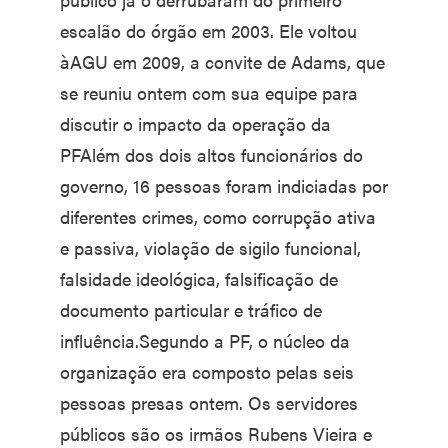
escalão do órgão em 2003. Ele voltou
àAGU em 2009, a convite de Adams, que
se reuniu ontem com sua equipe para
discutir o impacto da operação da
PFAlém dos dois altos funcionários do
governo, 16 pessoas foram indiciadas por
diferentes crimes, como corrupção ativa
e passiva, violação de sigilo funcional,
falsidade ideológica, falsificação de
documento particular e tráfico de
influência.Segundo a PF, o núcleo da
organização era composto pelas seis
pessoas presas ontem. Os servidores
públicos são os irmãos Rubens Vieira e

§ **Assignment**
Write out the listing above exactly as it stands, pictures excluded.

§ **Exercise response**
escalão do órgão em 2003. Ele voltou
àAGU em 2009, a convite de Adams, que
se reuniu ontem com sua equipe para
discutir o impacto da operação da
PFAlém dos dois altos funcionários do
governo, 16 pessoas foram indiciadas por
diferentes crimes, como corrupção ativa
e passiva, violação de sigilo funcional,
falsidade ideológica, falsificação de
documento particular e tráfico de
influência.Segundo a PF, o núcleo da
organização era composto pelas seis
pessoas presas ontem. Os servidores
públicos são os irmãos Rubens Vieira e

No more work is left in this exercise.